Maya Nadig

Maya Nadig

Maya Nadig (* 1946 in der Schweiz) ist eine Schweizer Kulturanthropologin und Ethnopsychoanalytikerin. Sie ist seit 1991 Professorin für Ethnologie und Ethnopsychoanalyse an der Universität Bremen.

Inhaltsverzeichnis

Leben

Nadig studierte zunächst Französisch, Deutsch und Geschichte in Lausanne, München und Zürich und beendete dieses Studium in Zürich als Sekundarlehrerin. Daran schloss sie ein Studium der klinischen Psychologie und Ethnologie an. Sie promovierte 1983 am Ethnologischen Institut in Zürich.

Sie war als Lehrbeauftragte und Assistentin am Ethnologischen Institut in Zürich und anschließend als wissenschaftliche Mitarbeiterin am Institut für Soziologie der Universität Frankfurt tätig. Ihre psychoanalytische Ausbildung absolvierte sie am Psychoanalytischen Seminar Zürich und später in Bremen. Seit 2009 ist sie Mitglied der Deutschen Psychoanalytischen Vereinigung (dpv) und der Internationalen Psychoanalytischen Vereinigung (ipv).

Arbeitsschwerpunkte

Die Forschungsarbeiten befassen sich mit Ethnopsychoanalyse, postkolonialen Kulturtheorien, Migration, Transkulturalität und Identitätsformationen im Kontext der Globalisierung. Sie entwickelte die ethnopsychoanalytische Deutungswerkstatt als Methode zur Auswertung in der Feldforschung gewonnener Daten. Die Art des Gesprächs, die in der Ethnopsychoanalyse eingesetzt wird, bezeichnet sie als „selbstreflexive Gespräche“.[1][2] Ihr Forschungsansatz basiert auf Arbeiten von Georges Devereux sowie von Paul Parin, Goldy Parin-Matthèy und Fritz Morgenthaler, welche als Begründer der Ethnopsychoanalyse gelten.[3] Nadigs Arbeit ist zugleich im Bereich der Ethnologie, der Psychoanalyse und der feministischen Sozialwissenschaft lokalisiert.[4][5] Der ethnopsychoanalytische Ansatz von Nadig ist dadurch geprägt, dass er die Subjektivität des Forschers ausdrücklich mit in die Untersuchungen einbezieht. Nadig entwickelte zur Auswertung der im Feld gewonnenen Daten die ethnopsychoanalytische Deutungswerkstatt. Die wichtigste Datenquelle des Materials aus der Feldforschung ist für Maya Nadig das eigene Erleben des Forschers, der den Forschungsprozess in teilnehmender Beobachtung betrachtet.
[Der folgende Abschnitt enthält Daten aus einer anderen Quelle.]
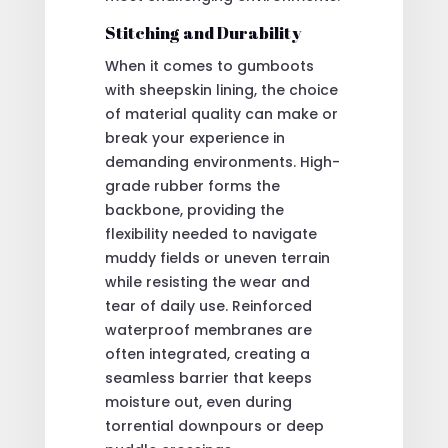
Stitching and Durability
When it comes to gumboots
with sheepskin lining, the choice
of material quality can make or
break your experience in
demanding environments. High-
grade rubber forms the
backbone, providing the
flexibility needed to navigate
muddy fields or uneven terrain
while resisting the wear and
tear of daily use. Reinforced
waterproof membranes are
often integrated, creating a
seamless barrier that keeps
moisture out, even during
torrential downpours or deep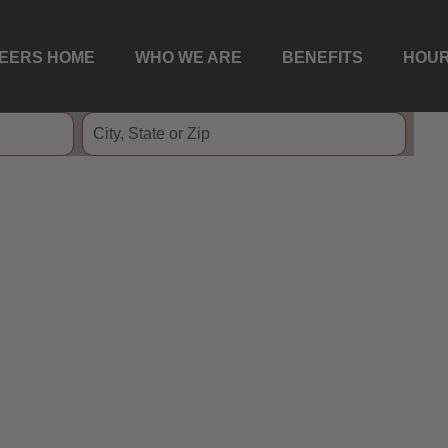
EERS HOME
WHO WE ARE
BENEFITS
HOUR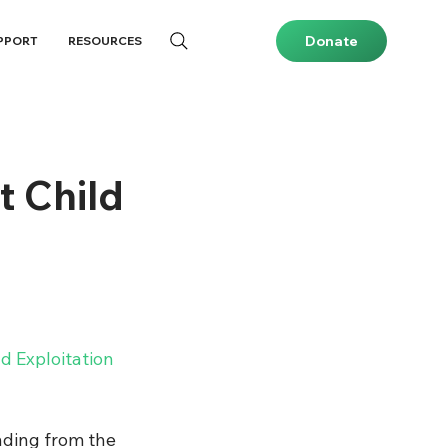
Donate
PPORT
RESOURCES
t Child
 Exploitation 
unding from the 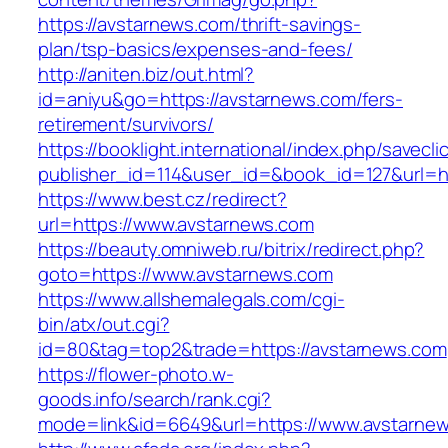
https://avstarnews.com/thrift-savings-
plan/tsp-basics/expenses-and-fees/
http://aniten.biz/out.html?
id=aniyu&go=https://avstarnews.com/fers-
retirement/survivors/
https://booklight.international/index.php/savecli
publisher_id=114&user_id=&book_id=127&url=ht
https://www.best.cz/redirect?
url=https://www.avstarnews.com
https://beauty.omniweb.ru/bitrix/redirect.php?
goto=https://www.avstarnews.com
https://www.allshemalegals.com/cgi-
bin/atx/out.cgi?
id=80&tag=top2&trade=https://avstarnews.com
https://flower-photo.w-
goods.info/search/rank.cgi?
mode=link&id=6649&url=https://www.avstarne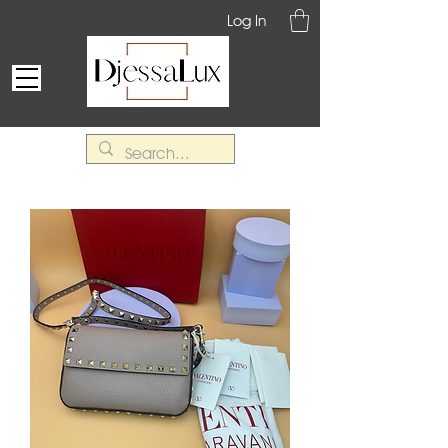
Log In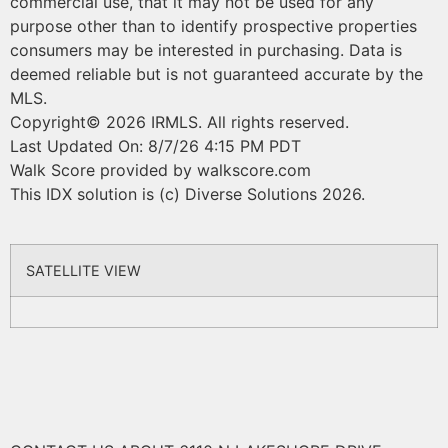
commercial use, that it may not be used for any
purpose other than to identify prospective properties
consumers may be interested in purchasing. Data is
deemed reliable but is not guaranteed accurate by the
MLS.
Copyright© 2026 IRMLS. All rights reserved.
Last Updated On: 8/7/26 4:15 PM PDT
Walk Score provided by walkscore.com
This IDX solution is (c) Diverse Solutions 2026.
SATELLITE VIEW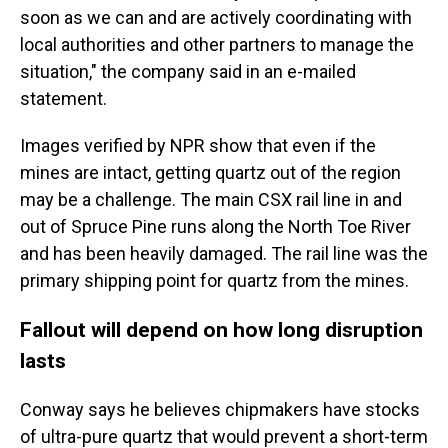
soon as we can and are actively coordinating with
local authorities and other partners to manage the
situation," the company said in an e-mailed
statement.
Images verified by NPR show that even if the
mines are intact, getting quartz out of the region
may be a challenge. The main CSX rail line in and
out of Spruce Pine runs along the North Toe River
and has been heavily damaged. The rail line was the
primary shipping point for quartz from the mines.
Fallout will depend on how long disruption
lasts
Conway says he believes chipmakers have stocks
of ultra-pure quartz that would prevent a short-term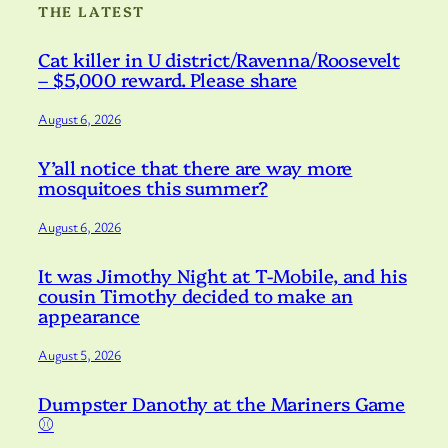
THE LATEST
Cat killer in U district/Ravenna/Roosevelt
– $5,000 reward. Please share
August 6, 2026
Y’all notice that there are way more
mosquitoes this summer?
August 6, 2026
It was Jimothy Night at T-Mobile, and his
cousin Timothy decided to make an
appearance
August 5, 2026
Dumpster Danothy at the Mariners Game
⚾️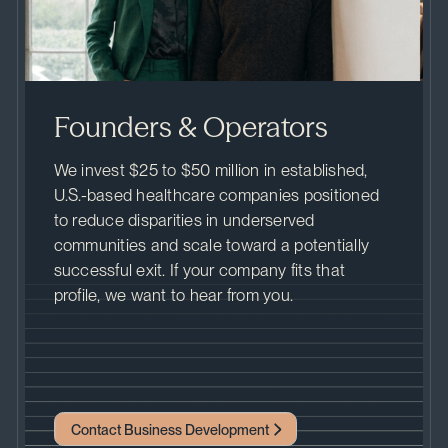
Founders & Operators
We invest $25 to $50 million in established,
U.S.-based healthcare companies positioned
to reduce disparities in underserved
communities and scale toward a potentially
successful exit. If your company fits that
profile, we want to hear from you.
Contact Business Development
Das Erleben des Forschers wird in Form von unveränderten Tagebucheinträgen und Aufzeichnungen von Gesprächen mit der psychoanalytischen Tiefenhermeneutik aufgrund der Analyse von Übertragung und Gegenübertragung analysiert und erst in einem zweiten Schritt mit den kulturellen und ökonomischen Lebensbedingungen der erforschten Personen in Bezug gebracht. Dadurch sind psychoanalytische Rückschlüsse auf das subjektive Erleben dieser Gegebenheiten und die Auswirkungen auf die Individuen möglich.

Ihre Arbeit konzentrieren sich vorrangig auf Kulturen in Mexiko, Italien, der Schweiz und Deutschland [6] und befasst sich insbesondere mit der Kultur und der Situation der Frau. Nadig führte zahlreiche vergleichende Studien zu bäuerlichen und industrialisierten Gesellschaften durch. Sie untersuchte unter Anderem die kulturelle Konstruktion des Mutterbildes bei den Mayas in Yukatan.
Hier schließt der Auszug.